#### [PROVIDED ENTRIES]
=== Begin Enclosure ===
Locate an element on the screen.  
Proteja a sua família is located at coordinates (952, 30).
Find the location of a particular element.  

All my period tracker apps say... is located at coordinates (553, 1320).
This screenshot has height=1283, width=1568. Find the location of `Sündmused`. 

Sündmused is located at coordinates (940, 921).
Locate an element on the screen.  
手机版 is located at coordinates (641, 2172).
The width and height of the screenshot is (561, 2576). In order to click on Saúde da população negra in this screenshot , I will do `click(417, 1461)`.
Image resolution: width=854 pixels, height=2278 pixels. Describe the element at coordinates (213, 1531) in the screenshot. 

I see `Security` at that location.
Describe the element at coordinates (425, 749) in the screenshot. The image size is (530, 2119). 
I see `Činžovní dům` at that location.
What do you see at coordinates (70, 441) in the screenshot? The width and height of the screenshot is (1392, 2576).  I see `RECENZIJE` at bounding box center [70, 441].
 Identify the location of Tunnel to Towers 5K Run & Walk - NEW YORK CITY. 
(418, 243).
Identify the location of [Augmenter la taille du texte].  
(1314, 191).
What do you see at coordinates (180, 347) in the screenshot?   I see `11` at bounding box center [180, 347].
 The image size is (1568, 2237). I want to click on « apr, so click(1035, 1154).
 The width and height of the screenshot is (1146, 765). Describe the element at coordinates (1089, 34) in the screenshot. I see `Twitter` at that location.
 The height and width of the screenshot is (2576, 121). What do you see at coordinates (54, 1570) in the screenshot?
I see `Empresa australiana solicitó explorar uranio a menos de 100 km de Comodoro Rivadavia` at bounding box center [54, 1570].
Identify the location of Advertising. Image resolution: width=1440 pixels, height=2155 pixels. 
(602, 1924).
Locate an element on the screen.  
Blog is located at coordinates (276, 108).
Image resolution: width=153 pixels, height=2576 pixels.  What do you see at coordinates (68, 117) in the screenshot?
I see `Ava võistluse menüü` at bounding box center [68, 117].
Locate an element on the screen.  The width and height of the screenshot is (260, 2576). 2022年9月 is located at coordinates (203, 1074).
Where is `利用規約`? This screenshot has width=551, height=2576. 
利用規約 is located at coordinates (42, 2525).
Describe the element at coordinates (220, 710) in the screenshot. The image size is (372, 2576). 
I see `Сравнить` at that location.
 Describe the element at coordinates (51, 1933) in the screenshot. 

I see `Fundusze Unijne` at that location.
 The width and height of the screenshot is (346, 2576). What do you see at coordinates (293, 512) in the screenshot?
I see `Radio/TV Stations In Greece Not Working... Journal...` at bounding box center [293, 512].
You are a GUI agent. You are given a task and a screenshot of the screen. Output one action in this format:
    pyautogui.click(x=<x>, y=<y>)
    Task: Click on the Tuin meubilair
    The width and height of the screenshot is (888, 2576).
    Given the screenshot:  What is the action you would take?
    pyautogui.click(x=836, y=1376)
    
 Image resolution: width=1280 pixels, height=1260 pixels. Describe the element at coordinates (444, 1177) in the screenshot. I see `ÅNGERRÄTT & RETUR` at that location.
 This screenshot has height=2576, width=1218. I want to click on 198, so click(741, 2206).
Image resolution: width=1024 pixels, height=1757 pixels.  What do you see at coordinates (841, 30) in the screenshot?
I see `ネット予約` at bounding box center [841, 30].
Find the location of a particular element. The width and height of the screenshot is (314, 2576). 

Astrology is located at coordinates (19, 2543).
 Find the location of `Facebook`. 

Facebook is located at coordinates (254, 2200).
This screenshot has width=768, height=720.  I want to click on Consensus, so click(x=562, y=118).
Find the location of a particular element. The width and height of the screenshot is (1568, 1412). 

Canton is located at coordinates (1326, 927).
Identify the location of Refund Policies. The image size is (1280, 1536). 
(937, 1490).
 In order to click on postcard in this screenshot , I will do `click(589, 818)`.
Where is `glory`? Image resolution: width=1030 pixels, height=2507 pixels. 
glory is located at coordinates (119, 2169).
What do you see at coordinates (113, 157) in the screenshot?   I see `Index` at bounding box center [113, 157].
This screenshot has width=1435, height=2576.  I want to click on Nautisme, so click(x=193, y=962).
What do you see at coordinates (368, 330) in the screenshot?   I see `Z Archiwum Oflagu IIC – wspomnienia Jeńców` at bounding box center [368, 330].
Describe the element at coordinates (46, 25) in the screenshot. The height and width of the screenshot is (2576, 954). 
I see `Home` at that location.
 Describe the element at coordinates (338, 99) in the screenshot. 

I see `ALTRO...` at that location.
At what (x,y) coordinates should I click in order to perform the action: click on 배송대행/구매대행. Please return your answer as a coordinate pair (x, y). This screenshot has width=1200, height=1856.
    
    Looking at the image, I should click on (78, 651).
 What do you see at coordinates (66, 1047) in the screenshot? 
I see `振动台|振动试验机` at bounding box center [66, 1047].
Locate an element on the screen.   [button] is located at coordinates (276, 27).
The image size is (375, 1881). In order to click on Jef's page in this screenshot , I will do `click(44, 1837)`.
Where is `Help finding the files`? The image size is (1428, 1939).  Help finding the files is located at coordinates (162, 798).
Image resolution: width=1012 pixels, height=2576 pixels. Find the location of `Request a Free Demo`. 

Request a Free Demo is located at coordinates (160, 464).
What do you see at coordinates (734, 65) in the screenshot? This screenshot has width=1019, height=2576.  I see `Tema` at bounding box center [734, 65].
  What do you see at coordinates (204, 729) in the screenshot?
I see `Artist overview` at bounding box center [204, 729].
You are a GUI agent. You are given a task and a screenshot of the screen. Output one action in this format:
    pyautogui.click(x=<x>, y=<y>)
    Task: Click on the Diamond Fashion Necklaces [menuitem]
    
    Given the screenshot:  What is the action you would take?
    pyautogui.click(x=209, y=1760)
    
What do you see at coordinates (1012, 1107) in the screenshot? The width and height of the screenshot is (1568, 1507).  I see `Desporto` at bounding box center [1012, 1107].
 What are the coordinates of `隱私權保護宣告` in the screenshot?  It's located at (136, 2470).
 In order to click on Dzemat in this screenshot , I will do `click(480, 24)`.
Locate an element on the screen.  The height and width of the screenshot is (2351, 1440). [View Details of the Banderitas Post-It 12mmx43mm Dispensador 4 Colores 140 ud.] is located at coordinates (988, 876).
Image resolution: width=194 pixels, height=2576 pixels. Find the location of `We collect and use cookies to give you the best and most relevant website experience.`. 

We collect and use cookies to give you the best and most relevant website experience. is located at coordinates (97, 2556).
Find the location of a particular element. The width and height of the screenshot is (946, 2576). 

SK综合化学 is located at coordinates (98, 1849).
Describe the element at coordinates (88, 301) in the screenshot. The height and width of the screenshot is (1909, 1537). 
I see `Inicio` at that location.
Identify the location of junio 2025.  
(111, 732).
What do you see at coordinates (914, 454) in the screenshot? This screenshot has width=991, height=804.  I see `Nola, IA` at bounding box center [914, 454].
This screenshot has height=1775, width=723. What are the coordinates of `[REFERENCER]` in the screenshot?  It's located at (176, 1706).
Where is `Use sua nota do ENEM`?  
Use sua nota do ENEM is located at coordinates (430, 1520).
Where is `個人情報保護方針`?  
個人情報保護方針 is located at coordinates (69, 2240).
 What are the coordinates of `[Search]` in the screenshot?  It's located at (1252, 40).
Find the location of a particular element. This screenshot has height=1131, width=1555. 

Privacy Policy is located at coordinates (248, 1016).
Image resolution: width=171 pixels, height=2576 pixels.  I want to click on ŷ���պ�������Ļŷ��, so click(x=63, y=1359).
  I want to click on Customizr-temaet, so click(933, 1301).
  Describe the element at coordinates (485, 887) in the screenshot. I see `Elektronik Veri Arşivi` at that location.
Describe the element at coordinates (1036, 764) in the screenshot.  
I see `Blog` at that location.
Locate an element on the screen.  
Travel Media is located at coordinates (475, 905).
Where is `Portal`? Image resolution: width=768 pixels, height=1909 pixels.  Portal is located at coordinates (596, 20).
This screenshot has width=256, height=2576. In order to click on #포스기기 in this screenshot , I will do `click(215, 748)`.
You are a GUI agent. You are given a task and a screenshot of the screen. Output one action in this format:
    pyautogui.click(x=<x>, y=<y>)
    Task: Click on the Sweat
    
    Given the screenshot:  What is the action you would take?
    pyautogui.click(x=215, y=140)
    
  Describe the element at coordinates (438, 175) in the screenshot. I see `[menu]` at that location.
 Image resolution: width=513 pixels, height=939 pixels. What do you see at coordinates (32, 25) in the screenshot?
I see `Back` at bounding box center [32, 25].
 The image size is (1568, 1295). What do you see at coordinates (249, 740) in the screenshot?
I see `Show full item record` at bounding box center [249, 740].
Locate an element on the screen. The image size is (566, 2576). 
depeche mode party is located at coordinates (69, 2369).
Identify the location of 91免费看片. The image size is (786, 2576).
=== End Enclosure ===
#### [YOUR INSTRUCTIONS]
Copy out the listing above, line by line and exactly, from its first line to the line holding "The width and height of the screenshot is (561, 2576).", inclusive.

#### [PROBLEM SOLUTION]
Locate an element on the screen.  
Proteja a sua família is located at coordinates (952, 30).
Find the location of a particular element.  

All my period tracker apps say... is located at coordinates (553, 1320).
This screenshot has height=1283, width=1568. Find the location of `Sündmused`. 

Sündmused is located at coordinates (940, 921).
Locate an element on the screen.  
手机版 is located at coordinates (641, 2172).
The width and height of the screenshot is (561, 2576). In order to click on Saúde da população negra in this screenshot , I will do `click(417, 1461)`.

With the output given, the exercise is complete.